Your objective
Would you repeat the listing exactly, without any of its images?

Listed entries
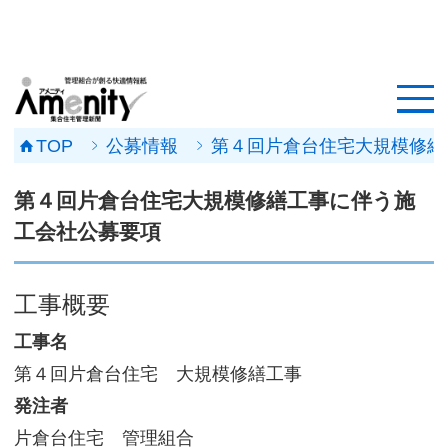
HOME
記事一覧
TOP
公募情報
第４回片倉台住宅大規模修繕
マンション改修ナビ
第４回片倉台住宅大規模修繕工事に伴う施
工事事例
工会社公募要項
メンテナンス会社
工事概要
マンションメンテの無料相談
工事名
第４回片倉台住宅 大規模修繕工事
媒体資料
発注者
会社概要
片倉台住宅 管理組合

Solved exercise
HOME
記事一覧
TOP
公募情報
第４回片倉台住宅大規模修繕
マンション改修ナビ
第４回片倉台住宅大規模修繕工事に伴う施
工事事例
工会社公募要項
メンテナンス会社
工事概要
マンションメンテの無料相談
工事名
第４回片倉台住宅 大規模修繕工事
媒体資料
発注者
会社概要
片倉台住宅 管理組合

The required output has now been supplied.